PaperID: 1987,   https://arxiv.org/pdf/2507.01753    
Authors:  Yash Kulkarni, Susheela Sharma, Omid Rezayof, Siddhartha Kapuria, Jordan P. Amadio, Mohsen Khadem, Maryam Tilton, Farshid Alambeigi
Affiliations: Walker Department of Mechanical Engineering, University of Texas at Austin, Austin, TX, USA; Department of Neurosurgery, The University of Texas Dell Medical School, TX; School of Informatics, University of Edinburgh, UK
Title: Augmented Bridge Spinal Fixation: A New Concept for Addressing Pedicle Screw Pullout via a Steerable Drilling Robot and Flexible Pedicle Screws
Abstract:
To address the screw loosening and pullout limitations of rigid pedicle screws in spinal fixation procedures, and to leverage our recently developed Concentric Tube Steerable Drilling Robot (CT-SDR) and Flexible Pedicle Screw (FPS), in this paper, we introduce the concept of Augmented Bridge Spinal Fixation (AB-SF). In this concept, two connecting J-shape tunnels are first drilled through pedicles of vertebra using the CT-SDR. Next, two FPSs are passed through this tunnel and bone cement is then injected through the cannulated region of the FPS to form an augmented bridge between two pedicles and reinforce strength of the fixated spine.

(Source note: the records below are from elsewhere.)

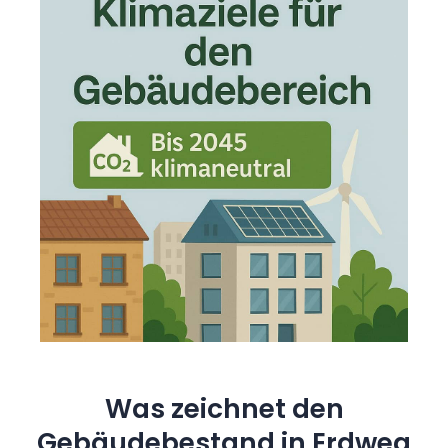
Was zeichnet den
Gebäudebestand in Erdweg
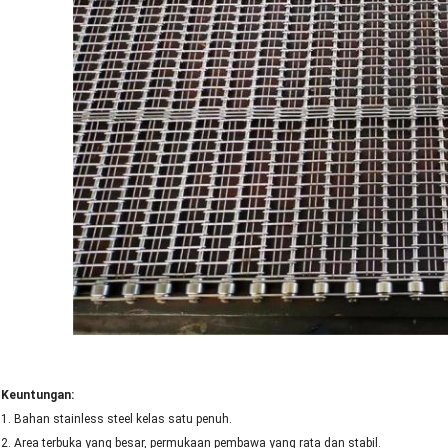
Keuntungan:
1. Bahan stainless steel kelas satu penuh.
2. Area terbuka yang besar, permukaan pembawa yang rata dan stabil.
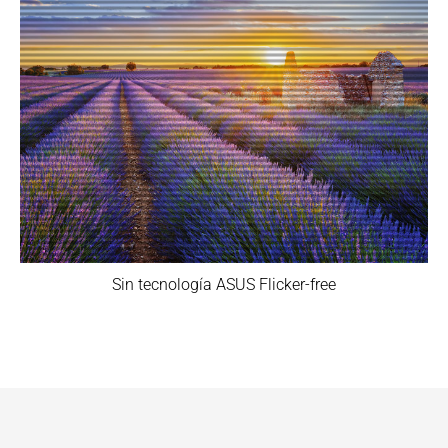
Sin tecnología ASUS Flicker-free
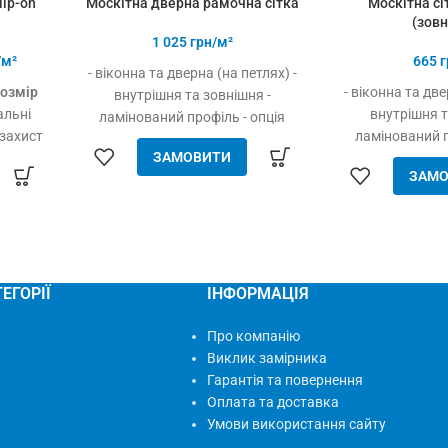
lip-on
Москітна дверна рамочна сітка
Москітна сі
(зовн
1 025
грн/м²
/м²
665
г
- віконна та дверна (на петлях) -
озмір
- віконна та две
внутрішня та зовнішня -
альні
внутрішня т
ламінований профіль - опція
 захист
ламінований п
"конструктор" - простота
ЗАМОВИТИ
бного
"конструктор
складання та встановлення -
ЗАМО
 повітря
складання та 
гарний натяг полотна - висока
ерних
гарний натяг п
міцність та надійність -
пластик,
міцність та 
довговічність - доступна ціна
тарно
довговічність 
ий та
ЕГОРІЇ
ІНФОРМАЦІЯ
Про компанію
Виклик замірника
Гарантія та повернення
Оплата та доставка
Умови використання сайту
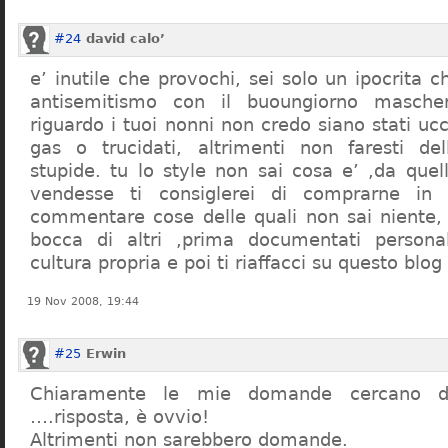
#24
david calo’
e’ inutile che provochi, sei solo un ipocrita 
antisemitismo con il buoungiorno masche
riguardo i tuoi nonni non credo siano stati uc
gas o trucidati, altrimenti non faresti d
stupide. tu lo style non sai cosa e’ ,da quel
vendesse ti consiglerei di comprarne in
commentare cose delle quali non sai niente,
bocca di altri ,prima documentati persona
cultura propria e poi ti riaffacci su questo blog
19 Nov 2008, 19:44
#25
Erwin
Chiaramente le mie domande cercano d
….risposta, è ovvio!
Altrimenti non sarebbero domande.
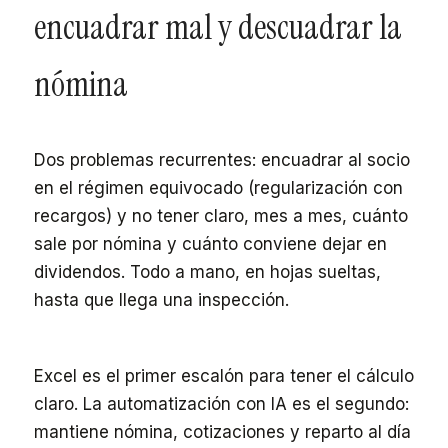
encuadrar mal y descuadrar la
nómina
Dos problemas recurrentes: encuadrar al socio
en el régimen equivocado (regularización con
recargos) y no tener claro, mes a mes, cuánto
sale por nómina y cuánto conviene dejar en
dividendos. Todo a mano, en hojas sueltas,
hasta que llega una inspección.
Excel es el primer escalón para tener el cálculo
claro. La automatización con IA es el segundo:
mantiene nómina, cotizaciones y reparto al día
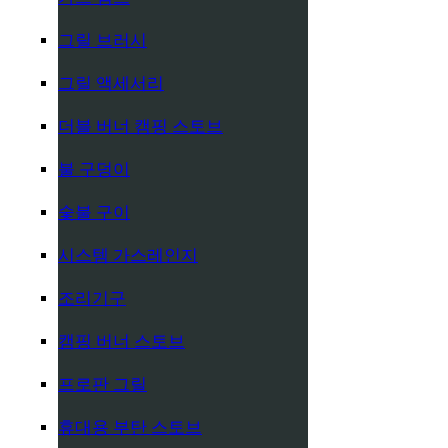
그릴 브러시
그릴 액세서리
더블 버너 캠핑 스토브
불 구덩이
숯불 구이
시스템 가스레인지
조리기구
캠핑 버너 스토브
프로판 그릴
휴대용 부탄 스토브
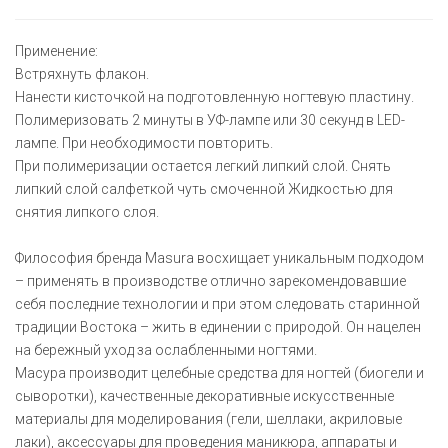
Применение:
Встряхнуть флакон.
Нанести кисточкой на подготовленную ногтевую пластину.
Полимеризовать 2 минуты в УФ-лампе или 30 секунд в LED-
лампе. При необходимости повторить.
При полимеризации остается легкий липкий слой. Снять
липкий слой салфеткой чуть смоченной Жидкостью для
снятия липкого слоя.
Философия бренда Masura восхищает уникальным подходом
– применять в производстве отлично зарекомендовавшие
себя последние технологии и при этом следовать старинной
традиции Востока – жить в единении с природой. Он нацелен
на бережный уход за ослабленными ногтями.
Масура производит целебные средства для ногтей (биогели и
сыворотки), качественные декоративные искусственные
материалы для моделирования (гели, шеллаки, акриловые
лаки), аксессуары для проведения маникюра, аппараты и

To experimentally analyze and study the feasibility of AB-SF technique, we first used our robotic system (i.e., a CT-SDR integrated with a robotic arm) to create two different fixation scenarios in which two J-shape tunnels, forming a bridge, were drilled at different depth of a vertebral phantom. Next, we implanted two FPSs within the drilled tunnels and then successfully simulated the bone cement augmentation process.